Chief Financial Officer: Chuck McLane
Chief Executive Officer: Alain Belda
Investor Relations: Tony Thene
Key Investors Issues
- Earnings per share were 81 cents compared to 85 cents in the prior year.
- Quarterly revenue grew 2% sequentially to $8.1 billion.
- For the first two quarters of fiscal 2007, Alcoa reported earnings of $1.38 billion, up 2.2% from prior year.
Second Quarter Fiscal 2007 Financial Highlights
In the second quarter, the firm continued to deliver outstanding results, achieving the second-highest earnings in the company’s history.
Income from continuing operations was $716 million, or 81 cents per share. Included in the results was a favorable after-tax restructuring adjustment of $21 million, or 2 cents per share. This adjustment was generated as a result of completing the soft alloy extrusion JV with Sapa. The quarterly results also included 2 cents per share in after-tax transaction costs stemming from the outstanding offer from Alcan. It is worth noting that the strong results were achieved despite the $36 million or 4 cents per share of curtailment costs at Tennessee and Rockdale.
Quarterly revenue of $8.1 billion, an all-time high, was up 2% sequentially and 3.5% higher than the year-ago quarter.
The company completed the JV for soft alloy extrusions on June 1st. Once the firm did that, those revenues ceased to be included in the consolidated results. If the company was to include those in its consolidated results, the revenues would have been $8.3 billion.
Cost of goods sold as a percent of sales increased slightly on a sequential basis.
Excluding the primary business curtailment and start-up costs, the underlying improvement was driven by productivity. SG&A costs as a percent of sales remained flat at 4.5%, though they included $26 million of transaction costs. Interest expense increased due to slightly higher debt levels.
Restructuring charges were a credit of $57 million.
The main driver was the completion of the Sapa joint venture as the asset valuations were higher than originally anticipated. The corresponding tax rate for the transaction was also higher than originally forecast. The original net impairment that the firm took last year was therefore reduced accordingly. The net impact to after-tax earnings from restructuring was $21 million, or 2 cents per share.

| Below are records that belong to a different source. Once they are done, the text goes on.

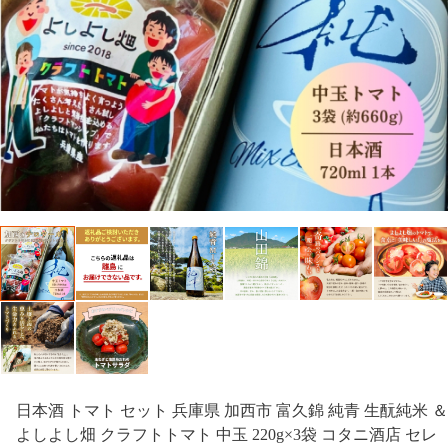
日本酒 トマト セット 兵庫県 加西市 富久錦 純青 生酛純米 ＆
よしよし畑 クラフトトマト 中玉 220g×3袋 コタニ酒店 セレ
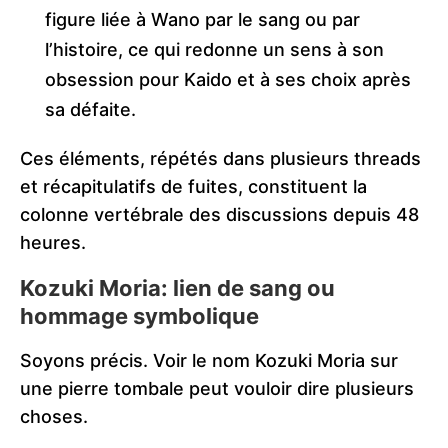
figure liée à Wano par le sang ou par
l’histoire, ce qui redonne un sens à son
obsession pour Kaido et à ses choix après
sa défaite.
Ces éléments, répétés dans plusieurs threads
et récapitulatifs de fuites, constituent la
colonne vertébrale des discussions depuis 48
heures.
Kozuki Moria: lien de sang ou
hommage symbolique
Soyons précis. Voir le nom Kozuki Moria sur
une pierre tombale peut vouloir dire plusieurs
choses.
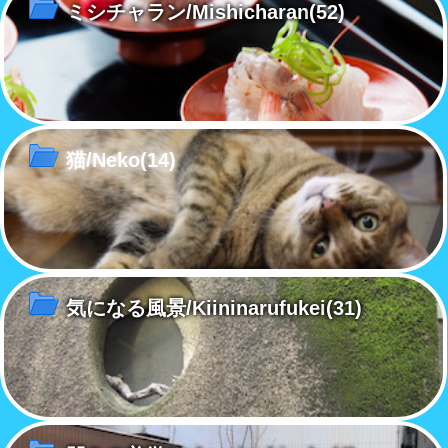
ミシチャラン/Mishicharan
(52)
猫/Neko
(14)
気になる風景/Kiininarufukei
(31)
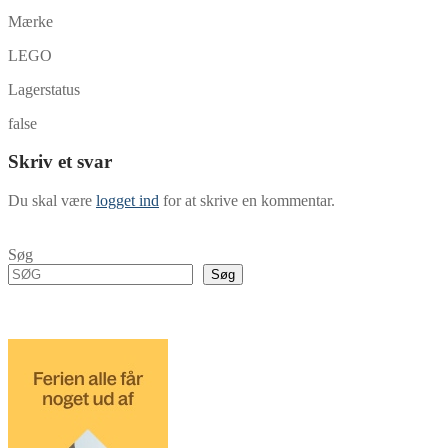
Mærke
LEGO
Lagerstatus
false
Skriv et svar
Du skal være
logget ind
for at skrive en kommentar.
Søg
Søg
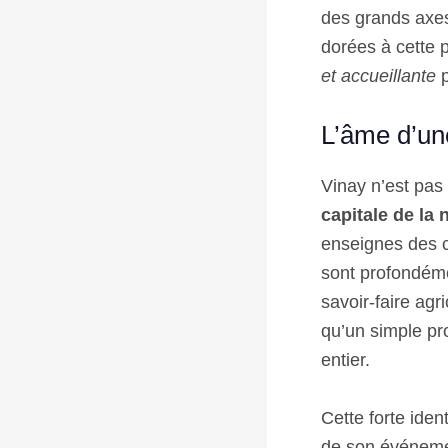
des grands axes
dorées à cette 
et accueillante
p
L’âme d’un
Vinay n’est pas 
capitale de la
enseignes des c
sont profondéme
savoir-faire agr
qu’un simple prod
entier.
Cette forte iden
de son événement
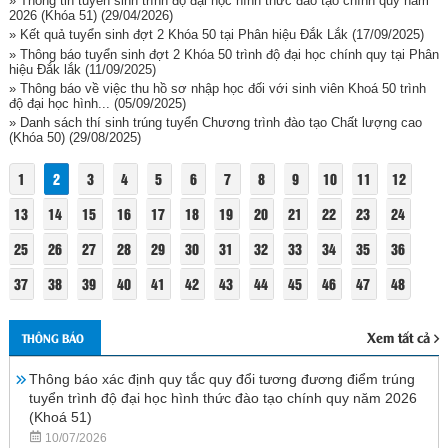
» Thông tin tuyển sinh trình độ đại học hình thức đào tạo chính quy năm
2026 (Khóa 51)
(29/04/2026)
» Kết quả tuyển sinh đợt 2 Khóa 50 tại Phân hiệu Đắk Lắk
(17/09/2025)
» Thông báo tuyển sinh đợt 2 Khóa 50 trình độ đại học chính quy tại Phân
hiệu Đắk lắk
(11/09/2025)
» Thông báo về việc thu hồ sơ nhập học đối với sinh viên Khoá 50 trình
độ đại học hình...
(05/09/2025)
» Danh sách thí sinh trúng tuyển Chương trình đào tạo Chất lượng cao
(Khóa 50)
(29/08/2025)
1
2
3
4
5
6
7
8
9
10
11
12
13
14
15
16
17
18
19
20
21
22
23
24
25
26
27
28
29
30
31
32
33
34
35
36
37
38
39
40
41
42
43
44
45
46
47
48
Xem tất cả
THÔNG BÁO
Thông báo xác định quy tắc quy đổi tương đương điểm trúng
tuyển trình độ đại học hình thức đào tạo chính quy năm 2026
(Khoá 51)
10/07/2026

EBITDA margin for the quarter increased to 10% compared to 8.8% in the prior year quarter.
Full year 2006 EBITDA margin of 7.6% increased to 8.8% for the first half of 2007. Looking forward to the third quarter, the firm expects productivity improvements to offset any cost inflation and closures is expected to experience its normal seasonal decline.
Alcoa continued to build on a string of solid cash generation quarters with cash from operations of $1.35 billion, up $650 million year over year and $822 million sequentially.
Working capital decreased $474 million in the quarter, driven mainly by improvements in inventories and payables. In terms of days of working capital, the firm reduced 2.8 days year over year and 2.6 days sequentially.
Capital expenditures for the quarter were $891 million.